Occurrence Teaching period
A Semester 2 2024-25

Module aims

The aim of this module is to provide a sound grounding on the analysis and modelling of financial data informed by financial theory. The module provides the opportunity for students to master the use of the statistical modelling language R on performing simulations and analyse economic and financial time series data.

Module learning outcomes

After successful completion of the module, students will be able to:

Subject content

Demonstrate and interpret statistical properties typically found in financial data (stylized facts)

Explain the main concepts of ARMA and ARIMA models

Define and estimate from data linear and non-linear time series models used in finance

Perform stochastic simulation to estimate financial quantities and indicators

Explain and fit financial factor models to data, and give interpretation of results

Use R to conduct statistical analyses and modelling of financial data

Academic and graduate skills

Present analyses in a logical, rigorous and concise way

Perform and demonstrate logical reasoning from assumptions to conclusion

Critically assess the assumptions underlying analyses and conclusions

Module content

Syllabus:

  • Stochastic simulation

  • Introduction to financial data

  • Classical time series models

  • Factor models of asset returns

  • Volatility models for financial asset returns

Indicative assessment

Task % of module mark
Closed/in-person Exam (Centrally scheduled) 70
Essay/coursework 30

Special assessment rules

None

Indicative reassessment

Task % of module mark
Closed/in-person Exam (Centrally scheduled) 70
Essay/coursework 30

Module feedback

Feedback will be given in accordance with the University Policy on feedback in the Guide to Assessment as well as in line with the School policy.

Indicative reading

Hyndman, R.J., & Athanasopoulos, G. (2018) Forecasting: principles and practice, 2nd edition, OTexts: Melbourne, Australia. Available from OTexts.com/fpp2. Accessed on 20 May 2022.

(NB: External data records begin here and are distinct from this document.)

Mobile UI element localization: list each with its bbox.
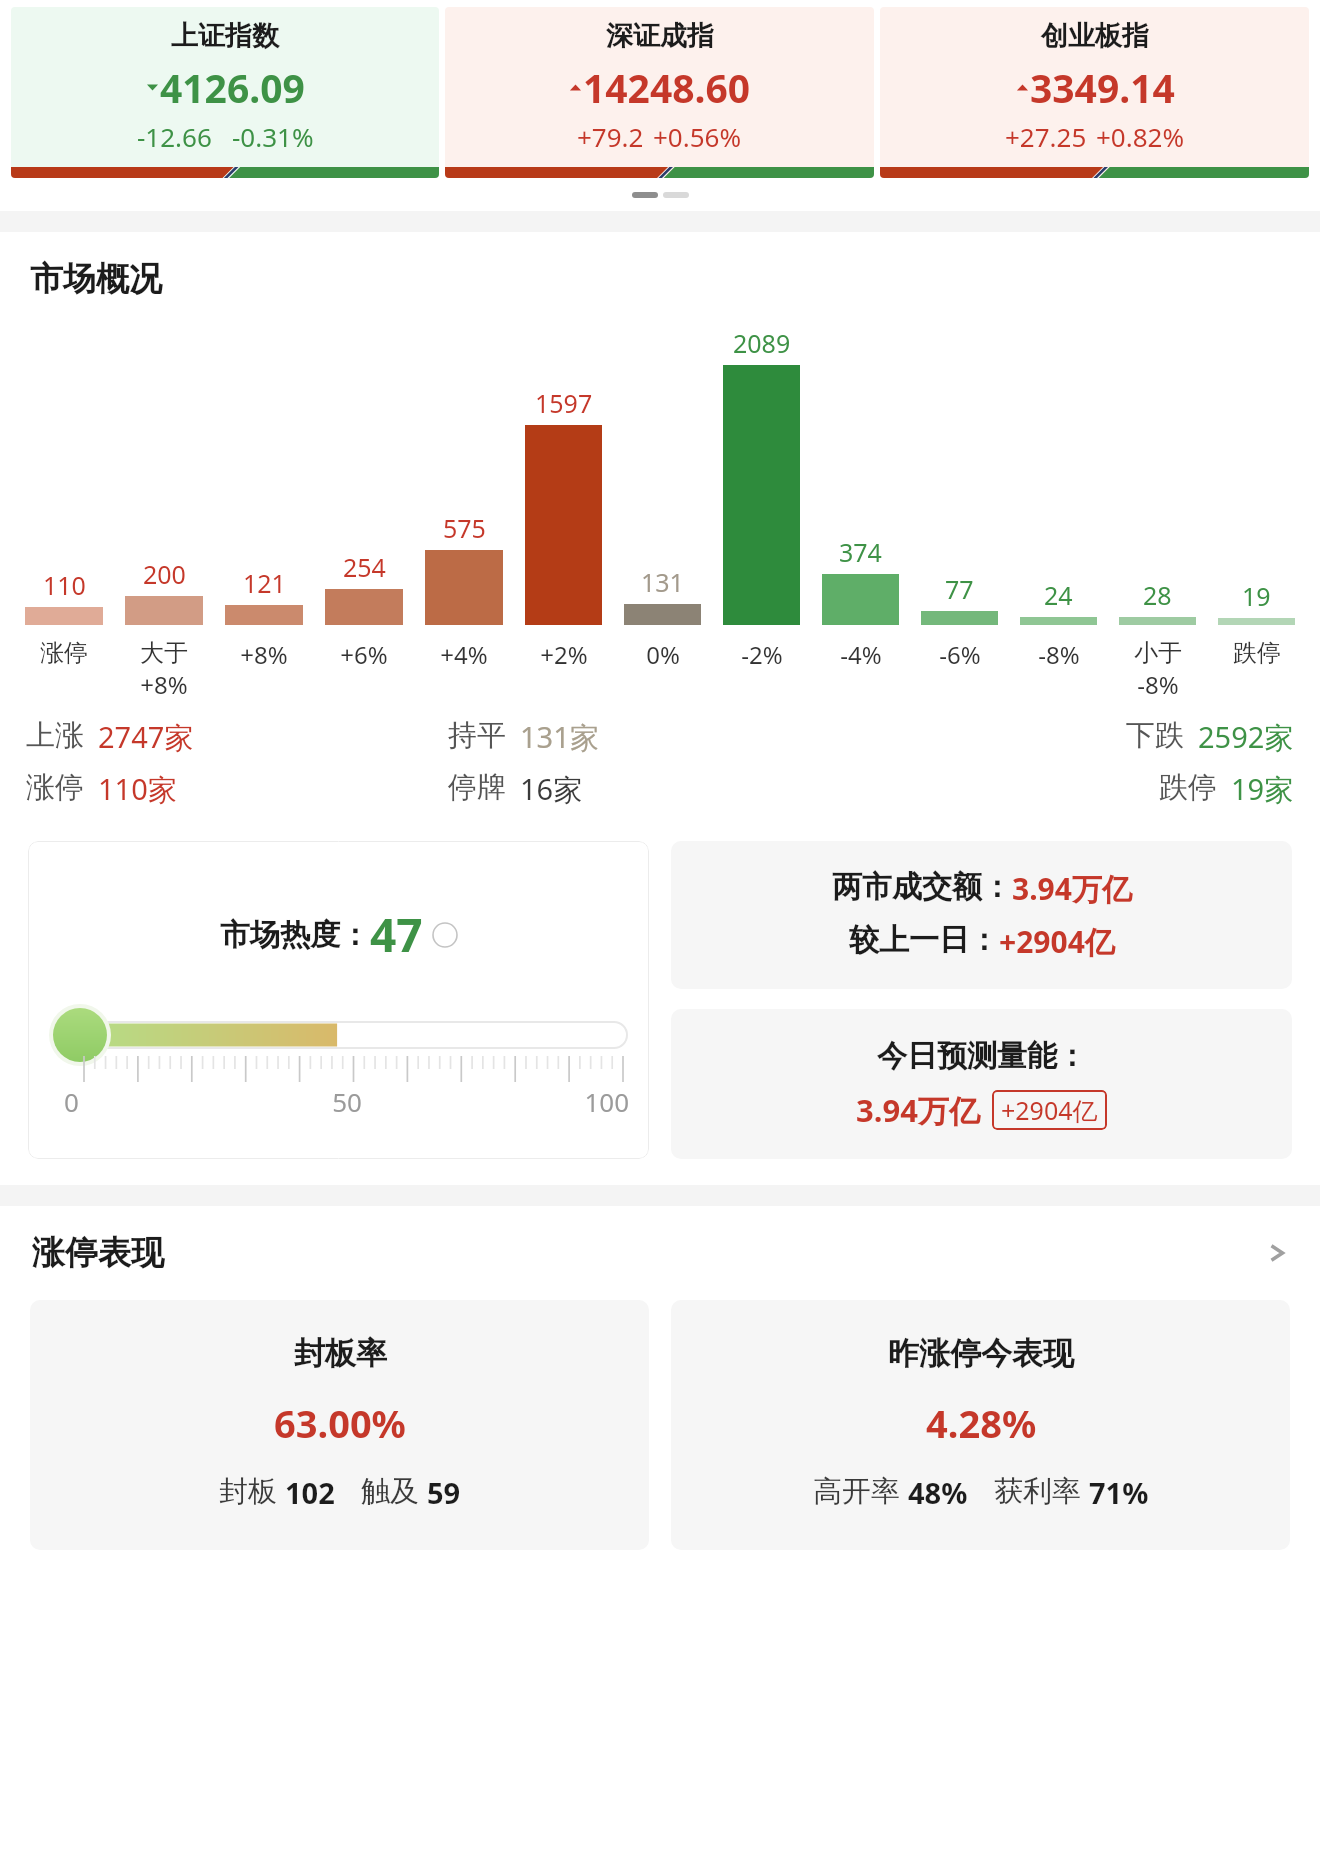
staticText: +79.2 bbox=[577, 119, 644, 154]
staticText: 上涨 bbox=[26, 717, 84, 754]
staticText: 涨停 bbox=[40, 638, 88, 668]
staticText: 获利率 bbox=[994, 1473, 1081, 1510]
staticText: 触及 bbox=[361, 1473, 419, 1510]
staticText: 创业板指 bbox=[1041, 19, 1149, 53]
staticText: +8% bbox=[240, 638, 288, 671]
staticText: 涨停表现 bbox=[32, 1232, 1266, 1274]
button[interactable]: 深证成指 bbox=[445, 7, 874, 178]
staticText: 下跌 bbox=[1126, 717, 1184, 754]
staticText: 100 bbox=[441, 1084, 629, 1119]
staticText: -0.31% bbox=[232, 119, 314, 154]
staticText: 77 bbox=[945, 572, 974, 606]
staticText: 110家 bbox=[98, 769, 177, 809]
staticText: 4.28% bbox=[926, 1397, 1037, 1449]
staticText: 停牌 bbox=[448, 769, 506, 806]
staticText: 涨停 bbox=[26, 769, 84, 806]
staticText: 374 bbox=[839, 535, 882, 569]
button[interactable]: 今日预测量能： bbox=[671, 1009, 1292, 1159]
staticText: +2904亿 bbox=[999, 921, 1115, 962]
staticText: -4% bbox=[840, 638, 882, 671]
staticText: 封板 bbox=[219, 1473, 277, 1510]
button[interactable]: 两市成交额： bbox=[671, 841, 1292, 989]
staticText: +2% bbox=[540, 638, 588, 671]
staticText: -8% bbox=[1038, 638, 1080, 671]
staticText: +27.25 bbox=[1005, 119, 1087, 154]
staticText: 131 bbox=[641, 565, 684, 599]
other: 热度说明 bbox=[432, 922, 458, 948]
staticText: +0.82% bbox=[1096, 119, 1185, 154]
staticText: +2904亿 bbox=[1001, 1093, 1098, 1127]
staticText: 0 bbox=[64, 1084, 253, 1119]
staticText: 市场热度： bbox=[220, 916, 370, 954]
staticText: 2747家 bbox=[98, 717, 194, 757]
button[interactable]: 上证指数 bbox=[11, 7, 439, 178]
staticText: -6% bbox=[939, 638, 981, 671]
staticText: 121 bbox=[243, 566, 286, 600]
staticText: 两市成交额： bbox=[832, 868, 1012, 906]
staticText: 上证指数 bbox=[171, 19, 279, 53]
staticText: 50 bbox=[253, 1084, 441, 1119]
staticText: 19家 bbox=[1231, 769, 1294, 809]
staticText: 110 bbox=[43, 568, 86, 602]
button[interactable]: 封板率 bbox=[30, 1300, 649, 1550]
staticText: 4126.09 bbox=[160, 61, 305, 114]
staticText: 较上一日： bbox=[849, 921, 999, 959]
staticText: 63.00% bbox=[274, 1397, 406, 1449]
staticText: 48% bbox=[908, 1473, 968, 1512]
staticText: 575 bbox=[443, 511, 486, 545]
other: 查看更多 bbox=[1266, 1235, 1288, 1271]
staticText: 3.94万亿 bbox=[856, 1089, 980, 1131]
staticText: 1597 bbox=[535, 386, 593, 420]
button[interactable]: 涨停表现 bbox=[0, 1232, 1320, 1274]
staticText: 跌停 bbox=[1233, 638, 1281, 668]
button[interactable]: 创业板指 bbox=[880, 7, 1309, 178]
staticText: 24 bbox=[1044, 578, 1073, 612]
staticText: 59 bbox=[427, 1473, 461, 1512]
staticText: 跌停 bbox=[1159, 769, 1217, 806]
staticText: 高开率 bbox=[813, 1473, 900, 1510]
staticText: 0% bbox=[646, 638, 680, 671]
staticText: 市场概况 bbox=[30, 258, 162, 300]
staticText: +6% bbox=[340, 638, 388, 671]
staticText: -2% bbox=[741, 638, 783, 671]
button[interactable]: 昨涨停今表现 bbox=[671, 1300, 1290, 1550]
staticText: 今日预测量能： bbox=[877, 1037, 1087, 1075]
staticText: 封板率 bbox=[294, 1334, 387, 1373]
button[interactable]: 市场热度： bbox=[28, 841, 649, 1159]
staticText: 小于 bbox=[1134, 638, 1182, 668]
staticText: 2592家 bbox=[1198, 717, 1294, 757]
staticText: 大于 bbox=[140, 638, 188, 668]
staticText: -12.66 bbox=[137, 119, 212, 154]
staticText: 14248.60 bbox=[583, 61, 751, 114]
staticText: 131家 bbox=[520, 717, 599, 757]
staticText: 3349.14 bbox=[1030, 61, 1175, 114]
staticText: 71% bbox=[1089, 1473, 1149, 1512]
staticText: 3.94万亿 bbox=[1012, 868, 1132, 909]
staticText: 102 bbox=[285, 1473, 335, 1512]
staticText: 2089 bbox=[733, 326, 791, 360]
staticText: +8% bbox=[140, 668, 188, 701]
staticText: 28 bbox=[1143, 578, 1172, 612]
staticText: 16家 bbox=[520, 769, 583, 809]
staticText: 19 bbox=[1242, 579, 1271, 613]
staticText: +4% bbox=[440, 638, 488, 671]
staticText: 昨涨停今表现 bbox=[888, 1334, 1074, 1373]
staticText: 持平 bbox=[448, 717, 506, 754]
staticText: 254 bbox=[343, 550, 386, 584]
staticText: 47 bbox=[370, 903, 423, 966]
staticText: +0.56% bbox=[653, 119, 742, 154]
staticText: 深证成指 bbox=[606, 19, 714, 53]
staticText: 200 bbox=[143, 557, 186, 591]
staticText: -8% bbox=[1137, 668, 1179, 701]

Zivot, E., Introduction to Computational Finance and Financial Econometrics with R. Available from bookdown.org/compfinezbook/introcompfinr. Accessed on 20 May 2022.

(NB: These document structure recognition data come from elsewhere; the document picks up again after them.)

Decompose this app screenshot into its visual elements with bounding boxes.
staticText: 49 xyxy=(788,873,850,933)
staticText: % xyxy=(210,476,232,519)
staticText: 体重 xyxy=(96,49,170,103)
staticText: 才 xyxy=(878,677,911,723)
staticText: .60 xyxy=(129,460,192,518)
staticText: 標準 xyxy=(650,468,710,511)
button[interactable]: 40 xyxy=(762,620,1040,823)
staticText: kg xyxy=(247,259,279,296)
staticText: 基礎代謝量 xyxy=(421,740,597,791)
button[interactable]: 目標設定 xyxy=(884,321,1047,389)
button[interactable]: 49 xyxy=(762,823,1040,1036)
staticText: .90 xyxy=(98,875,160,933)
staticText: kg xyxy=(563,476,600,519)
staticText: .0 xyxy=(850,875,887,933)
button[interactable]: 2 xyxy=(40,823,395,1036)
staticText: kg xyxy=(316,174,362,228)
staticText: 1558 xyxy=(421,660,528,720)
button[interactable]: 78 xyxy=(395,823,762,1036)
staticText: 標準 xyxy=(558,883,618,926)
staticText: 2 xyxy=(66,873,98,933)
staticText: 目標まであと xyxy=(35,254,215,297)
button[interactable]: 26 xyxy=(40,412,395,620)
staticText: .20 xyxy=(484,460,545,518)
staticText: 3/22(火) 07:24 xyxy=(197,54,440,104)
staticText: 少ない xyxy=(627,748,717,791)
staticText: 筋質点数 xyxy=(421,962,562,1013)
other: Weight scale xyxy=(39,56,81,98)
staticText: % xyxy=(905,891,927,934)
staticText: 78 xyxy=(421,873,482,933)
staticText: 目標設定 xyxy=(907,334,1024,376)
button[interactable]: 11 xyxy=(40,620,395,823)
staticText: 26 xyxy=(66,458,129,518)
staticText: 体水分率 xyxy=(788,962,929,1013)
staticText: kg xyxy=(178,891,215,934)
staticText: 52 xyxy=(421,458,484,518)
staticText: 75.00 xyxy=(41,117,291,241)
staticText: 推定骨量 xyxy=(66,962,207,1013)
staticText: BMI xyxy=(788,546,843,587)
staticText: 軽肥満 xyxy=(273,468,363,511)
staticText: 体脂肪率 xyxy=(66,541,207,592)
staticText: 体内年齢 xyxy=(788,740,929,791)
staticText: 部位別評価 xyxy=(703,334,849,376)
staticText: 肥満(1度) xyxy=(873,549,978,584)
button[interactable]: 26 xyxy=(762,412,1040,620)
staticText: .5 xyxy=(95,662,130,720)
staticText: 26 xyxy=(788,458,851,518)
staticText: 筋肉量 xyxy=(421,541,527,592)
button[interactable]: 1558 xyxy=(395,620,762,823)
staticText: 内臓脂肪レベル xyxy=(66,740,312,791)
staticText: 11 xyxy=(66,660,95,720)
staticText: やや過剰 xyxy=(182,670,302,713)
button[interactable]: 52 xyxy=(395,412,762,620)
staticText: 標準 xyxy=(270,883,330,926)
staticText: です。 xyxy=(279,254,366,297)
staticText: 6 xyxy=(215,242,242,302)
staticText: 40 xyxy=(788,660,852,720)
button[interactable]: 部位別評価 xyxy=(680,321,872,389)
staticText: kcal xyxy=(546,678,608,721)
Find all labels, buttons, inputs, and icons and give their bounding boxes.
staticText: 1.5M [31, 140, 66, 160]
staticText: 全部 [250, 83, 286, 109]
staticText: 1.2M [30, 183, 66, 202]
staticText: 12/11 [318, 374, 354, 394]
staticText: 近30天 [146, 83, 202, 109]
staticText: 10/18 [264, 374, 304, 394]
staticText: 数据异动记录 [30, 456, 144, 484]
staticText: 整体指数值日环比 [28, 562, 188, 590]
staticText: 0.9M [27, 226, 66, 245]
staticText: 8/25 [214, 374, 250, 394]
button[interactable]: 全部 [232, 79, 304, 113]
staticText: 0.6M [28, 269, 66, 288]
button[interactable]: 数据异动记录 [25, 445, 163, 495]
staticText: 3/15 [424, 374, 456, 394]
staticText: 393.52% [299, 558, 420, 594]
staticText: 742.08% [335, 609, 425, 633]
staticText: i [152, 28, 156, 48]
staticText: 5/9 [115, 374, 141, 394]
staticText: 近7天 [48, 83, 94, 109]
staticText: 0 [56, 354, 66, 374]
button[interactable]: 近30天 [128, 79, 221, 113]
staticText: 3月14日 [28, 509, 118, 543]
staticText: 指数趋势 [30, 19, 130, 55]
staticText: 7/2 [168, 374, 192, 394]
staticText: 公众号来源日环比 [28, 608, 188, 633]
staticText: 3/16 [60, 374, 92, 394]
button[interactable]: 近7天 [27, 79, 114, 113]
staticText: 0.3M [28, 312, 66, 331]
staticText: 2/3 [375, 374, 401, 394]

The information on this page is indicative of the module that is currently on offer. The University constantly explores ways to enhance and improve its degree programmes and therefore reserves the right to make variations to the content and method of delivery of modules, and to discontinue modules, if such action is reasonably considered to be necessary. In some instances it may be appropriate for the University to notify and consult with affected students about module changes in accordance with the University's policy on the Approval of Modifications to Existing Taught Programmes of Study.